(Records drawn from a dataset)

*****

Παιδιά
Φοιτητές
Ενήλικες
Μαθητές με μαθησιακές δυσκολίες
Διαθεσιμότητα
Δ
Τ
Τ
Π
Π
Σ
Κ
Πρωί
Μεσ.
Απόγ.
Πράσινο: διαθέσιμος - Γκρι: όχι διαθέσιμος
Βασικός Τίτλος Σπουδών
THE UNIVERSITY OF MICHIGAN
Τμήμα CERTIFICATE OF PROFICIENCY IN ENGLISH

*****

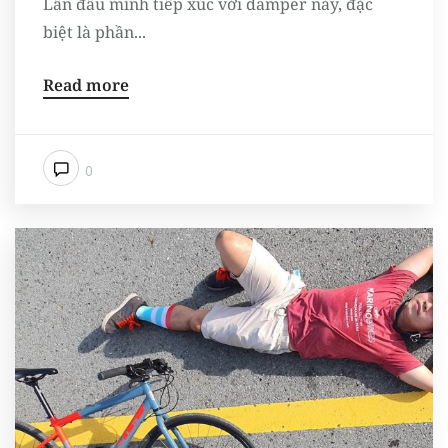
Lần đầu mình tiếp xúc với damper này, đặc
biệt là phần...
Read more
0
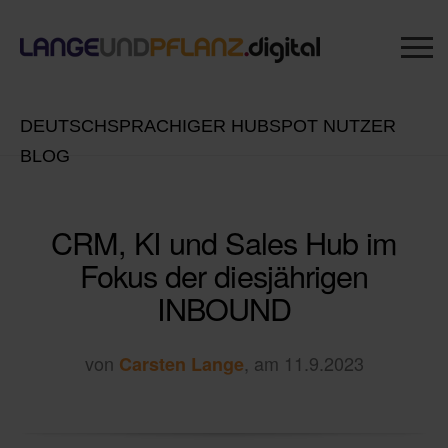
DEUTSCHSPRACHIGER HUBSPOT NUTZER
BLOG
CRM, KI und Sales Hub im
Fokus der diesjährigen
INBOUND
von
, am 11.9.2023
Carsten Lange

*****

All lines above from the one with "Fokus der diesjährigen" to the one with "Carsten Lange", inclusive, should be copied exactly, and no other lines.

• _FINAL ANSWER_
Fokus der diesjährigen
INBOUND
von
, am 11.9.2023
Carsten Lange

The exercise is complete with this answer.